I was able to escape for a few minutes then. I had to turn in the food order and I had some other tables to finish up. Tranh the busboy, who is Cambodian, took care of the salads and when he saw me in the walk-in, he just looked at me and rolled his eyes and said, “Crajee.” He was saying “crazy”, but that’s only because he hadn’t learned the word “obnoxious”.
Before long, I was putting the main course down on the table. There were so many special orders and modifications and things on the side, I knew there was almost no chance of getting away without at least one issue. So, it was no surprise as I walked away, perhaps halfway to the relative sanctity of the waiters’ station, when I heard someone snapping their fingers. “Hey, waiter!” they said.
It was Isadora, the Red Queen.
I stopped, froze for a fraction of a second, and closed my eyes. Then, I exhaled, bowed my head a little, and turned around to face my tormentor.
“What is your name?” she asked, squinting at me.
“Benjamin, ma’am,” I answered, checking to make sure my name tag was still there.
“Well, Benny,“ she hissed. “What the hell is this crap?”
“That is the Pasta Puttanesca, which you ordered, ma’am,” I answered, flatly.
“I hate it. Take it away,” she said.
I picked up the plate. “Would madame care for something else?” I said, switching into my completely fake Waitron voice.
“You’re just going to have to bring me a menu and read it to me,” she said.

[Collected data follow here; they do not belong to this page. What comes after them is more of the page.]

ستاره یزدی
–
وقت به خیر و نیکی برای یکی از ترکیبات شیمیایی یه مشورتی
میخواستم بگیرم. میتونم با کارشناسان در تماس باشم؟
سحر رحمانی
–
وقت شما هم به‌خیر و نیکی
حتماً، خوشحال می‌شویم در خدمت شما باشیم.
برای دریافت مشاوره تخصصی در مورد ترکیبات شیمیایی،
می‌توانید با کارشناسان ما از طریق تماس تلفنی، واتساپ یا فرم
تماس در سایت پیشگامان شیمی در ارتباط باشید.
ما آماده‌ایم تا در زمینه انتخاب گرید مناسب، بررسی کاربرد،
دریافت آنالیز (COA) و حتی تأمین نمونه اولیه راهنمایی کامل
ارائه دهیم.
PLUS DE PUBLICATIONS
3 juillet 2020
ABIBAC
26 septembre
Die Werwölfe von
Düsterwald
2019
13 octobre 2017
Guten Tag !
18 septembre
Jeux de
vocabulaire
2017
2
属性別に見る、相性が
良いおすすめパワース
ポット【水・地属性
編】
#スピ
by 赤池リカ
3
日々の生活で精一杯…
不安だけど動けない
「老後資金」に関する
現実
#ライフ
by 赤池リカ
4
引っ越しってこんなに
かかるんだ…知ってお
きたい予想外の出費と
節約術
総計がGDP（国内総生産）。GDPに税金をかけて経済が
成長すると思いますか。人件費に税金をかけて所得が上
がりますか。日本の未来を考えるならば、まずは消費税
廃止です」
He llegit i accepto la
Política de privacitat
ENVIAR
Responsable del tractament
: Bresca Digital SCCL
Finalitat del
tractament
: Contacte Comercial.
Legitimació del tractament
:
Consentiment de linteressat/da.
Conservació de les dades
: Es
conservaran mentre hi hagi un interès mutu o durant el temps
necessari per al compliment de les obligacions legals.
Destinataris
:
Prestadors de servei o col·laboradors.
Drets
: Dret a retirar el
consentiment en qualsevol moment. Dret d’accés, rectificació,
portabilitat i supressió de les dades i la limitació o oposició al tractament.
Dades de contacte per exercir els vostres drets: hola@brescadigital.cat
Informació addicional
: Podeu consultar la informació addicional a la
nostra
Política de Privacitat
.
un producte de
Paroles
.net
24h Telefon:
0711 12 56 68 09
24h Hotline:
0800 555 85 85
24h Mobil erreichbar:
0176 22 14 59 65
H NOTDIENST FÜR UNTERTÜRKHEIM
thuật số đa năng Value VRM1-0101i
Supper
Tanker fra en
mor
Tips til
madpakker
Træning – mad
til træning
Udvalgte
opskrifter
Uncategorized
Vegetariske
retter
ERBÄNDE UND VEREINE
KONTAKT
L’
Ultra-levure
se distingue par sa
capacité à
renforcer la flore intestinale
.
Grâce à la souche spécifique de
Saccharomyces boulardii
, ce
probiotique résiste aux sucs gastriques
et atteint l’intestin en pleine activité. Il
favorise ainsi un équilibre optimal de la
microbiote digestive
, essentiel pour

I turned. I walked. The fork on the plate rattled just enough that I was the only one to hear it as I was starting to shake with rage. Then he said it.
It was the Hatter. “What an idiot,” he said.
Once again, I stopped and froze for a fraction of a second. Suddenly the room around me seemed to have gone completely quiet. I could still see people moving their mouths, and clinking their wine glasses together and stuff, but to me the world went dead silent. I was calm.
I walked over to the Mad Hatter.
“What is your name?” I asked, expertly mocking the Red Queen at the head of the table.
“Why… my name is Duncan,” he answered, somewhat nonplussed.
“Well, Dunky,” I said, “Eat this.”
I dumped the contents of Isadora’s uneaten Pasta Puttanesca down the front of his Oscar de Pretentia suit.
At that point, the silence in my head was replaced by the most amazing music I had ever imagined. I began to feel a bit like Charlie’s turtle, experiencing time on my own plane while those around me appeared frozen, slack-jawed. I heard that music the whole time as I took off my apron, walked out of the Huck Finn Riverboat Casino, said goodbye to Tony at security, and got into my car.
I remember every note of that music. I’m going to go back to my apartment and finishing “Themes on the Passage of Time”. And then I’m going to figure out how I can start living the life that I really want to live.
“Everything happens for a reason,” Charlie will probably quip; or, “When God closes a window, He opens a door.” And Mr. Wizard will look at me and blink slowly, and remind me that life is actually going by at warp speed.
“I know it is, buddy. I know,” I’ll say. “Let’s have a grasshopper.”